0

I have two pandas DataFrames that look like this:

x = pd.DataFrame({'A': {0: 'other info', 1: 'other info', 2: 'other info', 3: 'other info', 4: 'other info'},
 'B': {0: '1', 1: '1', 2: '2', 3: '2', 4: '3'},
 'C': {0: 100, 1: 160, 2: 120, 3: 130, 4: 170}})

y = pd.DataFrame({'B': {0: '1', 1: '1', 2: '1', 3: '1', 4: '1'},
 'start': {0: 90, 1: 100, 2: 125, 3: 150, 4: 160},
 'end': {0: 110, 1: 115, 2: 135, 3: 160, 4: 200},
 'info': {0: 'info', 1: 'info', 2: 'info', 3: 'info', 4: 'info'}})

Both DataFrames are sorted. x is sorted first on B then on C. y is sorted on B then on start.
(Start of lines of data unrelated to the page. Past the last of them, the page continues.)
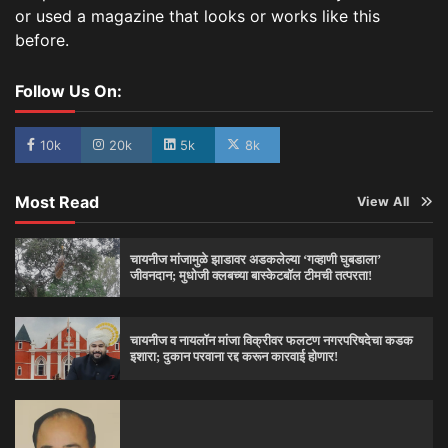
or used a magazine that looks or works like this
before.
Follow Us On:
10k
20k
5k
8k
Most Read
View All
चायनीज मांजामुळे झाडावर अडकलेल्या ‘गव्हाणी घुबडाला’
जीवनदान; मुधोजी क्लबच्या बास्केटबॉल टीमची तत्परता!
चायनीज व नायलॉन मांजा विक्रीवर फलटण नगरपरिषदेचा कडक
इशारा; दुकान परवाना रद्द करून कारवाई होणार!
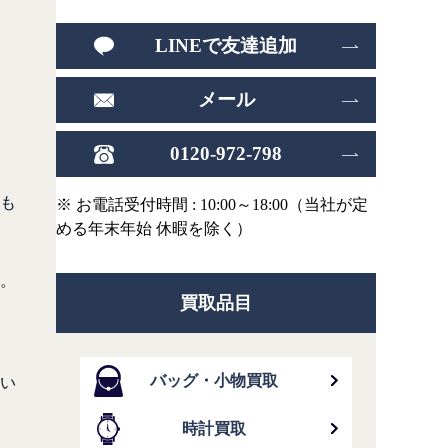
LINEで友達追加
メール
0120-972-798
も
※ お電話受付時間 : 10:00～18:00（当社が定
める年末年始 休暇を除く）
。
買取品目
バッグ・小物買取
い
時計買取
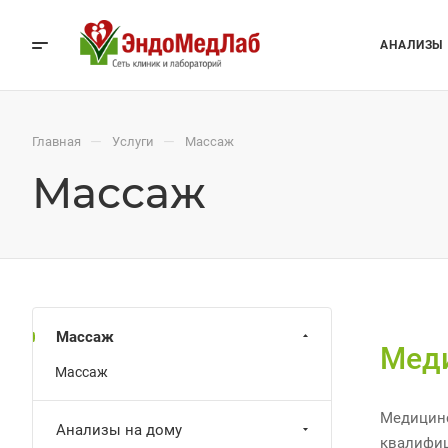
АНАЛИЗЫ
—
—
Главная
Услуги
Массаж
Массаж
Массаж
Мед
Массаж
Медицинс
Анализы на дому
квалифиц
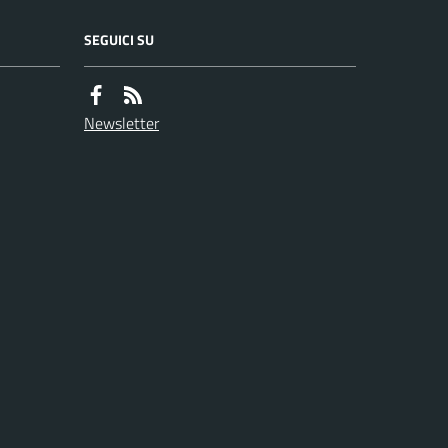
SEGUICI SU
Newsletter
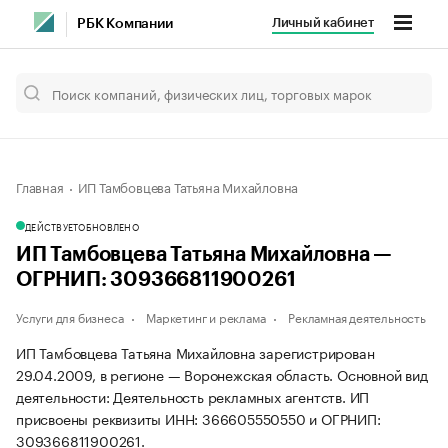
Личный кабинет
РБК Компании
Главная
ИП Тамбовцева Татьяна Михайловна
ДЕЙСТВУЕТ
ОБНОВЛЕНО
ИП Тамбовцева Татьяна Михайловна —
ОГРНИП: 309366811900261
Услуги для бизнеса
Маркетинг и реклама
Рекламная деятельность
ИП Тамбовцева Татьяна Михайловна зарегистрирован
29.04.2009, в регионе — Воронежская область. Основной вид
деятельности: Деятельность рекламных агентств. ИП
присвоены реквизиты ИНН: 366605550550 и ОГРНИП:
309366811900261.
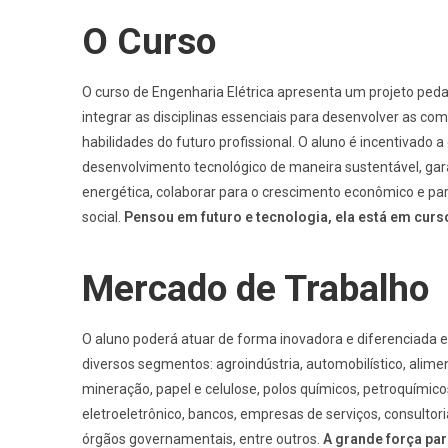
O Curso
O curso de Engenharia Elétrica apresenta um projeto ped
integrar as disciplinas essenciais para desenvolver as co
habilidades do futuro profissional. O aluno é incentivado a 
desenvolvimento tecnológico de maneira sustentável, gar
energética, colaborar para o crescimento econômico e pa
social.
Pensou em futuro e tecnologia, ela está em curs
Mercado de Trabalho
O aluno poderá atuar de forma inovadora e diferenciada
diversos segmentos: agroindústria, automobilístico, alimentí
mineração, papel e celulose, polos químicos, petroquímic
eletroeletrônico, bancos, empresas de serviços, consultor
órgãos governamentais, entre outros.
A grande força pa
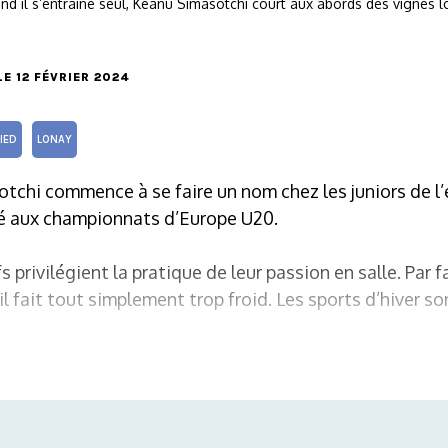
nd il s’entraîne seul, Keanu Simasotchi court aux abords des vignes
 LE 12 FÉVRIER 2024
IED
LONAY
tchi commence à se faire un nom chez les juniors de l’
ipé aux championnats d’Europe U20.
ifs privilégient la pratique de leur passion en salle. Par 
l fait tout simplement trop froid. Les sports d’hiver so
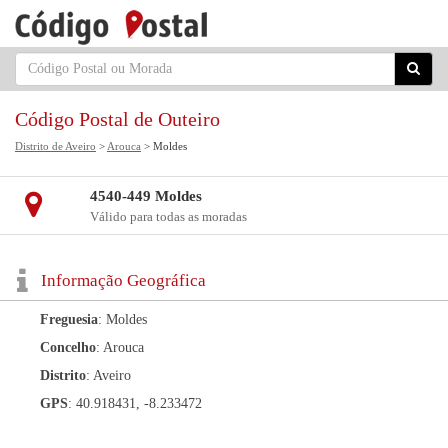
Código Postal de Outeiro
Distrito de Aveiro
>
Arouca
> Moldes
4540-449 Moldes
Válido para todas as moradas
Informação Geográfica
Freguesia
: Moldes
Concelho
: Arouca
Distrito
: Aveiro
GPS
: 40.918431, -8.233472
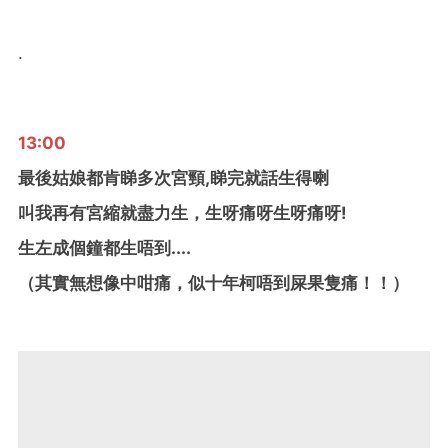
.
13:00
最後姑娘都肯睇多次宮頸,睇完就話生得喇
叫我再有宮縮就盡力生，生呀痛呀生呀痛呀!
生左成個鐘都生唔到....
（其實無想像中咁痛，似十年柯唔到屎果隻痛！！）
Both DataFrames are about 20 million rows long.

The goal is to find data within x that has an entry within y that has a matching column B and column C that is >= start and <= end.

merged_result = pd.DataFrame({
     'A': {0: 'other info', 1: 'other info'},
     'B': {0: '1', 1: '1'},
     'C': {0: 100, 1: 100}
     'start': {0: 90, 1: 105},
     'end': {0: 110, 1: 115},
     'info': {0: 'info', 1: 'info'}})

I am currently doing this with the following code, but it takes about 0.3 seconds per row which takes far too long to run through the dataset. Is there a much faster way to do the same thing?

import time
start_time = time.time()

for index, row in x.head().iterrows():
    merged = y[(y.start <= row.POS) &
                     (y.end >= row.POS) &
                     (y.CHROM == row.CHROM)].merge(pd.DataFrame(row).T, on='B', how='left')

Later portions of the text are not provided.